*Stored data entries*:
# # # #

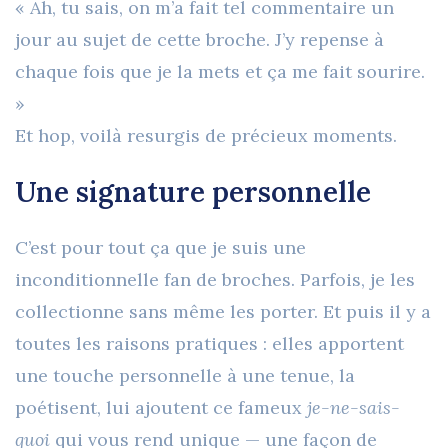
« Ah, tu sais, on m’a fait tel commentaire un
jour au sujet de cette broche. J’y repense à
chaque fois que je la mets et ça me fait sourire.
»
Et hop,
voilà resurgis de précieux moments
.
Une signature personnelle
C’est pour tout ça que je suis une
inconditionnelle fan de broches. Parfois, je les
collectionne sans même les porter. Et puis il y a
toutes les raisons pratiques
: elles apportent
une touche personnelle à une tenue, la
poétisent, lui ajoutent ce fameux
je-ne-sais-
quoi
qui vous rend unique — une façon de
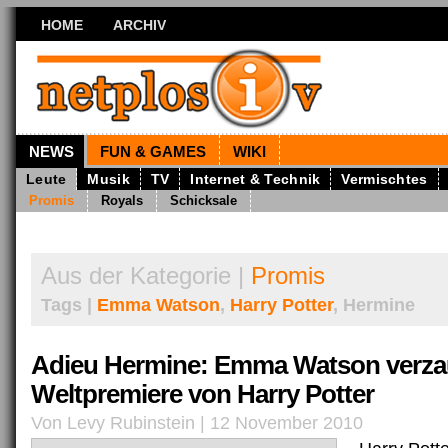
HOME
ARCHIV
NEWS
FUN & GAMES
WIKI
Leute
Musik
TV
Internet & Technik
Vermischtes
Promis
Royals
Schicksale
Aus der Kategorie |
Promis
Tags |
Emma Watson
,
Harry Potter
, Hermine
Adieu Hermine: Emma Watson verza
Weltpremiere von Harry Potter
Von Levy Rubinstein | 12 November 2010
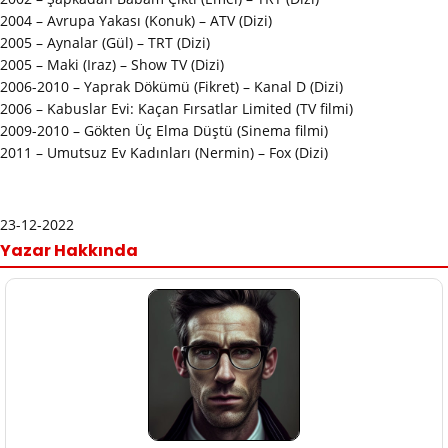
2004 – Avrupa Yakası (Konuk) – ATV (Dizi)
2005 – Aynalar (Gül) – TRT (Dizi)
2005 – Maki (Iraz) – Show TV (Dizi)
2006-2010 – Yaprak Dökümü (Fikret) – Kanal D (Dizi)
2006 – Kabuslar Evi: Kaçan Fırsatlar Limited (TV filmi)
2009-2010 – Gökten Üç Elma Düştü (Sinema filmi)
2011 – Umutsuz Ev Kadınları (Nermin) – Fox (Dizi)
23-12-2022
Yazar Hakkında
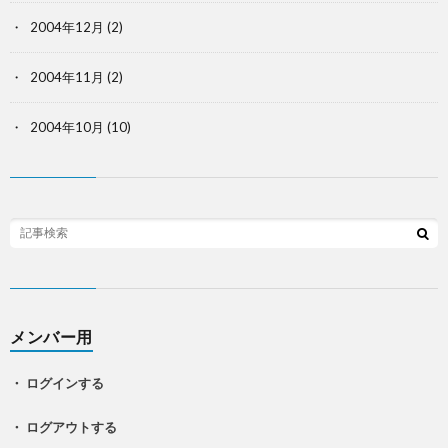
2004年12月
(2)
2004年11月
(2)
2004年10月
(10)
メンバー用
・ ログインする
・ ログアウトする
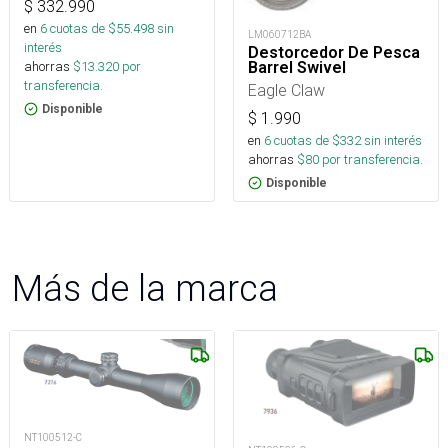
$
332.990
en
6
cuotas de $
55.498
sin
LM060712BA
interés
Destorcedor De Pesca
ahorras
$
13.320
por
Barrel Swivel
transferencia.
Eagle Claw
Disponible
$
1.990
en
6
cuotas de $
332
sin interés
ahorras
$
80
por transferencia.
Disponible
Más de la marca
NT100512-C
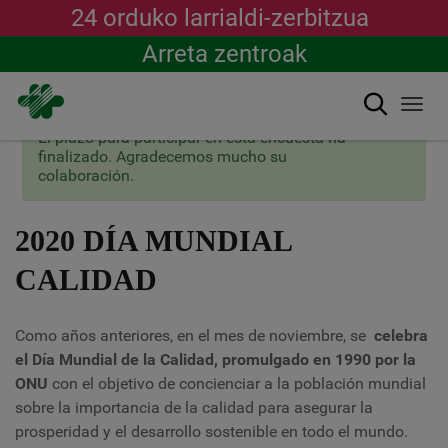
24 orduko larrialdi-zerbitzua
Arreta zentroak
Bilatu
Togg
navi
×
Mezu
El plazo para participar en esta encuesta ha
Skip
egoera
finalizado. Agradecemos mucho su
to
colaboración.
main
content
2020 DÍA MUNDIAL
CALIDAD
Como años anteriores, en el mes de noviembre, se
celebra
el Día Mundial de la Calidad, promulgado en 1990 por la
ONU
con el objetivo de concienciar a la población mundial
sobre la importancia de la calidad para asegurar la
prosperidad y el desarrollo sostenible en todo el mundo.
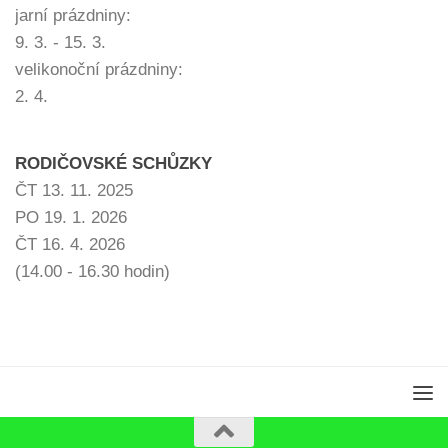
jarní prázdniny:
9. 3. - 15. 3.
velikonoční prázdniny:
2. 4.
RODIČOVSKÉ SCHŮZKY
ČT 13. 11. 2025
PO 19. 1. 2026
ČT 16. 4. 2026
(14.00 - 16.30 hodin)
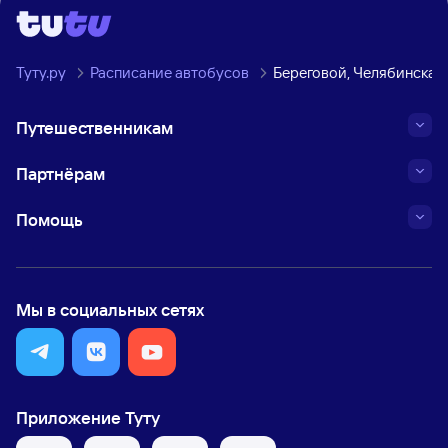
Туту.ру
Расписание автобусов
Береговой, Челябинская
Путешественникам
Партнёрам
Помощь
Мы в социальных сетях
Приложение Туту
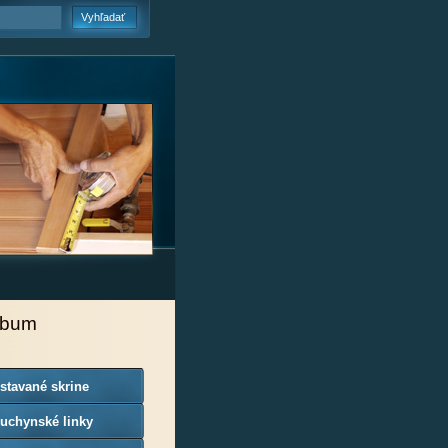
lbum
stavané skrine
uchynské linky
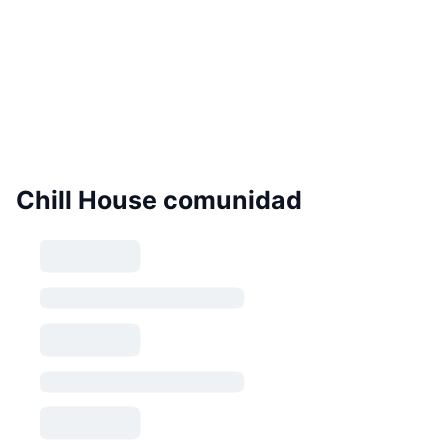
Chill House comunidad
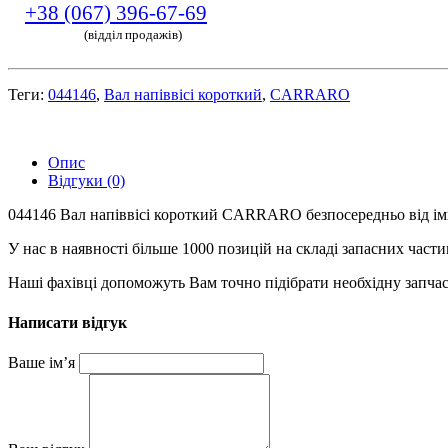
+38 (067) 396-67-69
(відділ продажів)
Теги:
044146
,
Вал напіввісі короткий
,
CARRARO
Опис
Відгуки (0)
044146 Вал напіввісі короткий CARRARO безпосередньо від імп
У нас в наявності більше 1000 позицій на складі запасних част
Наші фахівці допоможуть Вам точно підібрати необхідну запчас
Написати відгук
Ваше ім’я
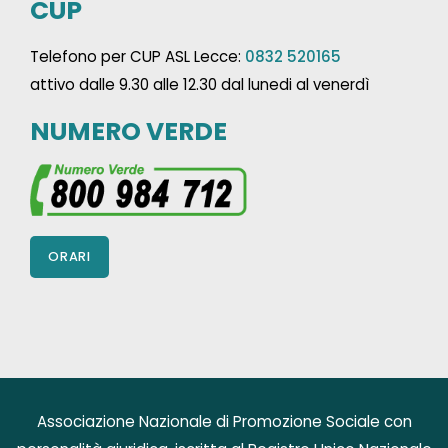
CUP
Telefono per CUP ASL Lecce:
0832 520165
attivo dalle 9.30 alle 12.30 dal lunedi al venerdì
NUMERO VERDE
ORARI
Associazione Nazionale di Promozione Sociale con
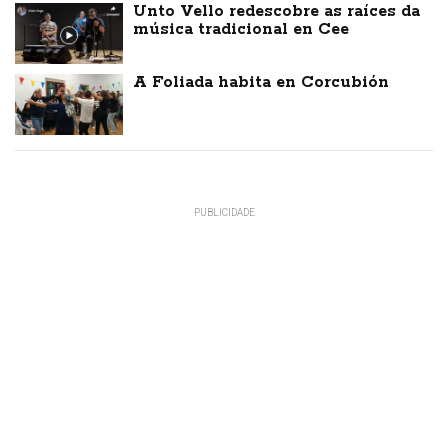
Unto Vello redescobre as raíces da
música tradicional en Cee
A Foliada habita en Corcubión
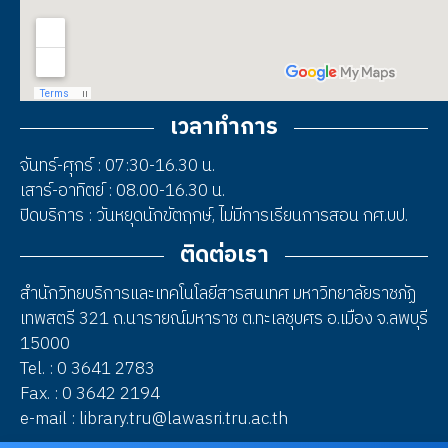
เวลาทำการ
จันทร์-ศุกร์ : 07:30-16.30 น.
เสาร์-อาทิตย์ : 08.00-16.30 น.
ปิดบริการ : วันหยุดนักขัตฤกษ์, ไม่มีการเรียนการสอน กศ.บป.
ติดต่อเรา
สำนักวิทยบริการและเทคโนโลยีสารสนเทศ มหาวิทยาลัยราชภัฏ
เทพสตรี 321 ถ.นารายณ์มหาราช ต.ทะเลชุบศร อ.เมือง จ.ลพบุรี
15000
Tel. : 0 3641 2783
Fax. : 0 3642 2194
e-mail : library.tru@lawasri.tru.ac.th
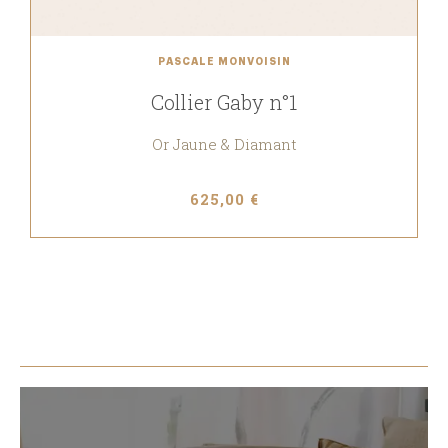
PASCALE MONVOISIN
Collier Gaby n°1
Or Jaune & Diamant
625,00 €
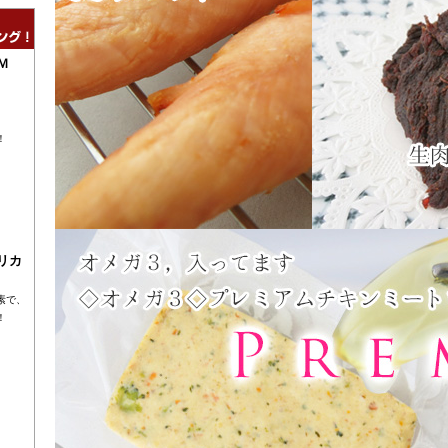
Ｍ
！
リカ
素で、
！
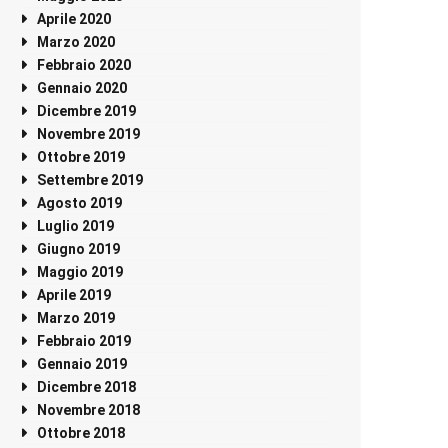
Aprile 2020
Marzo 2020
Febbraio 2020
Gennaio 2020
Dicembre 2019
Novembre 2019
Ottobre 2019
Settembre 2019
Agosto 2019
Luglio 2019
Giugno 2019
Maggio 2019
Aprile 2019
Marzo 2019
Febbraio 2019
Gennaio 2019
Dicembre 2018
Novembre 2018
Ottobre 2018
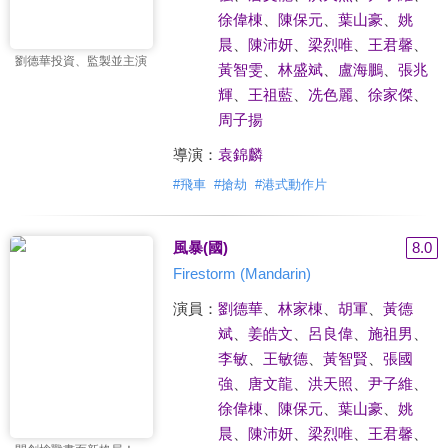
徐偉棟
、
陳保元
、
葉山豪
、
姚
晨
、
陳沛妍
、
梁烈唯
、
王君馨
、
劉德華投資、監製並主演
黃智雯
、
林盛斌
、
盧海鵬
、
張兆
輝
、
王祖藍
、
冼色麗
、
徐家傑
、
周子揚
導演：
袁錦麟
#
飛車
#
搶劫
#
港式動作片
風暴(國)
8.0
Firestorm (Mandarin)
演員：
劉德華
、
林家棟
、
胡軍
、
黃德
斌
、
姜皓文
、
呂良偉
、
施祖男
、
李敏
、
王敏德
、
黃智賢
、
張國
強
、
唐文龍
、
洪天照
、
尹子維
、
徐偉棟
、
陳保元
、
葉山豪
、
姚
晨
、
陳沛妍
、
梁烈唯
、
王君馨
、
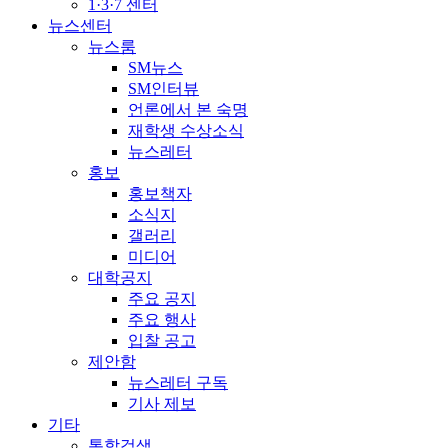
1·3·7 센터
뉴스센터
뉴스룸
SM뉴스
SM인터뷰
언론에서 본 숙명
재학생 수상소식
뉴스레터
홍보
홍보책자
소식지
갤러리
미디어
대학공지
주요 공지
주요 행사
입찰 공고
제안함
뉴스레터 구독
기사 제보
기타
통합검색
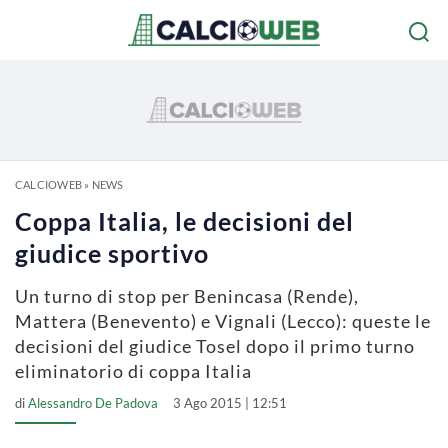
CALCIOWEB
»
NEWS
Coppa Italia, le decisioni del
giudice sportivo
Un turno di stop per Benincasa (Rende),
Mattera (Benevento) e Vignali (Lecco): queste le
decisioni del giudice Tosel dopo il primo turno
eliminatorio di coppa Italia
di
Alessandro De Padova
3 Ago 2015 | 12:51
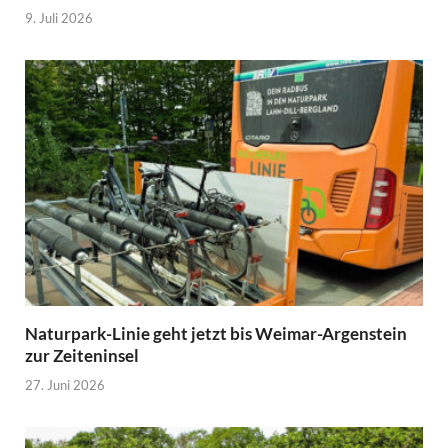
9. Juli 2026
Naturpark-Linie geht jetzt bis Weimar-Argenstein
zur Zeiteninsel
27. Juni 2026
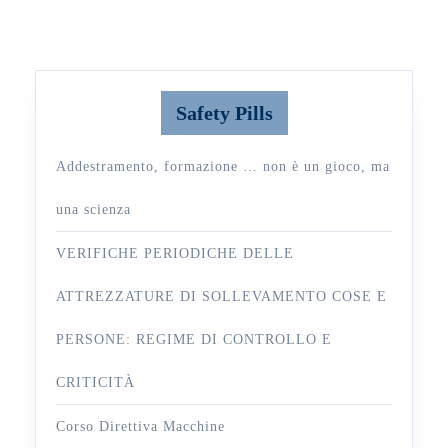
Safety Pills
Addestramento, formazione … non è un gioco, ma
una scienza
VERIFICHE PERIODICHE DELLE
ATTREZZATURE DI SOLLEVAMENTO COSE E
PERSONE: REGIME DI CONTROLLO E
CRITICITÀ
Corso Direttiva Macchine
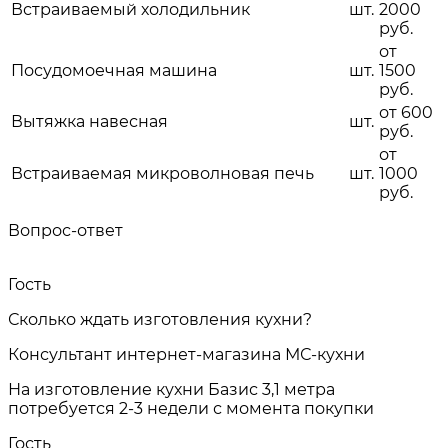
Встраиваемый холодильник
шт.
2000
руб.
от
Посудомоечная машина
шт.
1500
руб.
от 600
Вытяжка навесная
шт.
руб.
от
Встраиваемая микроволновая печь
шт.
1000
руб.
Вопрос-ответ
Гость
Сколько ждать изготовления кухни?
Консультант интернет-магазина МС-кухни
На изготовление кухни Базис 3,1 метра
потребуется 2-3 недели с момента покупки
Гость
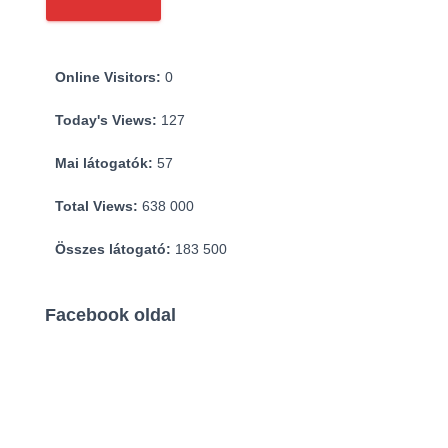
Online Visitors:
0
Today's Views:
127
Mai látogatók:
57
Total Views:
638 000
Összes látogató:
183 500
Facebook oldal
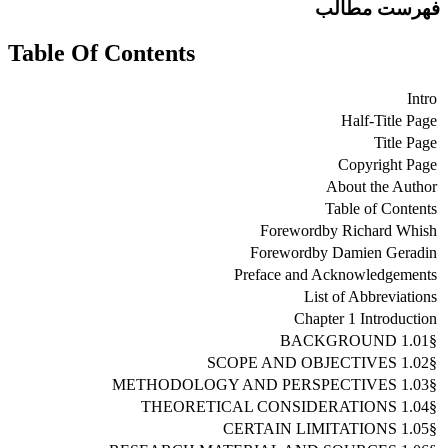
فهرست مطالب
Table Of Contents
Intro
Half-Title Page
Title Page
Copyright Page
About the Author
Table of Contents
Forewordby Richard Whish
Forewordby Damien Geradin
Preface and Acknowledgements
List of Abbreviations
Chapter 1 Introduction
§1.01 BACKGROUND
§1.02 SCOPE AND OBJECTIVES
§1.03 METHODOLOGY AND PERSPECTIVES
§1.04 THEORETICAL CONSIDERATIONS
§1.05 CERTAIN LIMITATIONS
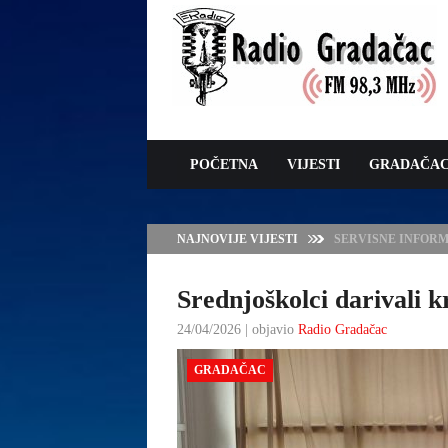
POČETNA
VIJESTI
GRADAČA
NAJNOVIJE VIJESTI
VLADA TK – POTP
GRADAČCA
Srednjoškolci darivali k
24/04/2026 | objavio
Radio Gradačac
GRADAČAC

# # # #

*WORK ITEM*: Restate the entries above word for word, and keep the pictures out.

*WORKED SOLUTION*:
« Ah, tu sais, on m’a fait tel commentaire un
jour au sujet de cette broche. J’y repense à
chaque fois que je la mets et ça me fait sourire.
»
Et hop,
voilà resurgis de précieux moments
.
Une signature personnelle
C’est pour tout ça que je suis une
inconditionnelle fan de broches. Parfois, je les
collectionne sans même les porter. Et puis il y a
toutes les raisons pratiques
: elles apportent
une touche personnelle à une tenue, la
poétisent, lui ajoutent ce fameux
je-ne-sais-
quoi
qui vous rend unique — une façon de
HOME
ARCHIV
NEWS
FUN & GAMES
WIKI
Leute
Musik
TV
Internet & Technik
Vermischtes
Promis
Royals
Schicksale
Aus der Kategorie |
Promis
Tags |
Emma Watson
,
Harry Potter
, Hermine
Adieu Hermine: Emma Watson verza
Weltpremiere von Harry Potter
Von Levy Rubinstein | 12 November 2010
2004 – Avrupa Yakası (Konuk) – ATV (Dizi)
2005 – Aynalar (Gül) – TRT (Dizi)
2005 – Maki (Iraz) – Show TV (Dizi)
2006-2010 – Yaprak Dökümü (Fikret) – Kanal D (Dizi)
2006 – Kabuslar Evi: Kaçan Fırsatlar Limited (TV filmi)
2009-2010 – Gökten Üç Elma Düştü (Sinema filmi)
2011 – Umutsuz Ev Kadınları (Nermin) – Fox (Dizi)
23-12-2022
Yazar Hakkında
2004年12月
(2)
2004年11月
(2)
2004年10月
(10)
メンバー用
・ ログインする
・ ログアウトする
$
332.990
en
6
cuotas de $
55.498
sin
LM060712BA
interés
Destorcedor De Pesca
ahorras
$
13.320
por
Barrel Swivel
transferencia.
Eagle Claw
Disponible
$
1.990
en
6
cuotas de $
332
sin interés
ahorras
$
80
por transferencia.
Disponible
Más de la marca
NT100512-C
24 orduko larrialdi-zerbitzua
Arreta zentroak
Bilatu
Togg
navi
×
Mezu
El plazo para participar en esta encuesta ha
Skip
egoera
finalizado. Agradecemos mucho su
to
colaboración.
main
content
2020 DÍA MUNDIAL
CALIDAD
Como años anteriores, en el mes de noviembre, se
celebra
el Día Mundial de la Calidad, promulgado en 1990 por la
ONU
con el objetivo de concienciar a la población mundial
sobre la importancia de la calidad para asegurar la
prosperidad y el desarrollo sostenible en todo el mundo.
jarní prázdniny:
9. 3. - 15. 3.
velikonoční prázdniny:
2. 4.
RODIČOVSKÉ SCHŮZKY
ČT 13. 11. 2025
PO 19. 1. 2026
ČT 16. 4. 2026
(14.00 - 16.30 hodin)
Туту.ру
Расписание автобусов
Береговой, Челябинская
Путешественникам
Партнёрам
Помощь
Мы в социальных сетях
Приложение Туту
lbum
stavané skrine
uchynské linky
Chill House comunidad
+38 (067) 396-67-69
(відділ продажів)
Теги:
044146
,
Вал напіввісі короткий
,
CARRARO
Опис
Відгуки (0)
044146 Вал напіввісі короткий CARRARO безпосередньо від імп
У нас в наявності більше 1000 позицій на складі запасних част
Наші фахівці допоможуть Вам точно підібрати необхідну запчас
Написати відгук
Ваше ім’я
CUP
Telefono per CUP ASL Lecce:
0832 520165
attivo dalle 9.30 alle 12.30 dal lunedi al venerdì
NUMERO VERDE
ORARI
Associazione Nazionale di Promozione Sociale con
Unto Vello redescobre as raíces da
música tradicional en Cee
A Foliada habita en Corcubión
เวลาทำการ
จันทร์-ศุกร์ : 07:30-16.30 น.
เสาร์-อาทิตย์ : 08.00-16.30 น.
ปิดบริการ : วันหยุดนักขัตฤกษ์, ไม่มีการเรียนการสอน กศ.บป.
ติดต่อเรา
สำนักวิทยบริการและเทคโนโลยีสารสนเทศ มหาวิทยาลัยราชภัฏ
เทพสตรี 321 ถ.นารายณ์มหาราช ต.ทะเลชุบศร อ.เมือง จ.ลพบุรี
15000
Tel. : 0 3641 2783
Fax. : 0 3642 2194
e-mail : library.tru@lawasri.tru.ac.th
PASCALE MONVOISIN
Collier Gaby n°1
Or Jaune & Diamant
625,00 €
Ｍ
！
リカ
素で、
！
Aprile 2020
Marzo 2020
Febbraio 2020
Gennaio 2020
Dicembre 2019
Novembre 2019
Ottobre 2019
Settembre 2019
Agosto 2019
Luglio 2019
Giugno 2019
Maggio 2019
Aprile 2019
Marzo 2019
Febbraio 2019
Gennaio 2019
Dicembre 2018
Novembre 2018
Ottobre 2018
徐偉棟
、
陳保元
、
葉山豪
、
姚
晨
、
陳沛妍
、
梁烈唯
、
王君馨
、
劉德華投資、監製並主演
黃智雯
、
林盛斌
、
盧海鵬
、
張兆
輝
、
王祖藍
、
冼色麗
、
徐家傑
、
周子揚
導演：
袁錦麟
#
飛車
#
搶劫
#
港式動作片
風暴(國)
8.0
Firestorm (Mandarin)
演員：
劉德華
、
林家棟
、
胡軍
、
黃德
斌
、
姜皓文
、
呂良偉
、
施祖男
、
李敏
、
王敏德
、
黃智賢
、
張國
強
、
唐文龍
、
洪天照
、
尹子維
、
徐偉棟
、
陳保元
、
葉山豪
、
姚
晨
、
陳沛妍
、
梁烈唯
、
王君馨
、
1·3·7 센터
뉴스센터
뉴스룸
SM뉴스
SM인터뷰
언론에서 본 숙명
재학생 수상소식
뉴스레터
홍보
홍보책자
소식지
갤러리
미디어
대학공지
주요 공지
주요 행사
입찰 공고
제안함
뉴스레터 구독
기사 제보
기타
통합검색
CALCIOWEB
»
NEWS
Coppa Italia, le decisioni del
giudice sportivo
Un turno di stop per Benincasa (Rende),
Mattera (Benevento) e Vignali (Lecco): queste le
decisioni del giudice Tosel dopo il primo turno
eliminatorio di coppa Italia
di
Alessandro De Padova
3 Ago 2015 | 12:51
9. Juli 2026
Naturpark-Linie geht jetzt bis Weimar-Argenstein
zur Zeiteninsel
27. Juni 2026
Safety Pills
Addestramento, formazione … non è un gioco, ma
una scienza
VERIFICHE PERIODICHE DELLE
ATTREZZATURE DI SOLLEVAMENTO COSE E
PERSONE: REGIME DI CONTROLLO E
CRITICITÀ
Corso Direttiva Macchine
Встраиваемый холодильник
шт.
2000
руб.
от
Посудомоечная машина
шт.
1500
руб.
от 600
Вытяжка навесная
шт.
руб.
от
Встраиваемая микроволновая печь
шт.
1000
руб.
Вопрос-ответ
Гость
Сколько ждать изготовления кухни?
Консультант интернет-магазина МС-кухни
На изготовление кухни Базис 3,1 метра
потребуется 2-3 недели с момента покупки
Гость
Online Visitors:
0
Today's Views:
127
Mai látogatók:
57
Total Views:
638 000
Összes látogató:
183 500
Facebook oldal
فهرست مطالب
Table Of Contents
Intro
Half-Title Page
Title Page
Copyright Page
About the Author
Table of Contents
Forewordby Richard Whish
Forewordby Damien Geradin
Preface and Acknowledgements
List of Abbreviations
Chapter 1 Introduction
§1.01 BACKGROUND
§1.02 SCOPE AND OBJECTIVES
§1.03 METHODOLOGY AND PERSPECTIVES
§1.04 THEORETICAL CONSIDERATIONS
§1.05 CERTAIN LIMITATIONS
POČETNA
VIJESTI
GRADAČA
NAJNOVIJE VIJESTI
VLADA TK – POTP
GRADAČCA
Srednjoškolci darivali k
24/04/2026 | objavio
Radio Gradačac
GRADAČAC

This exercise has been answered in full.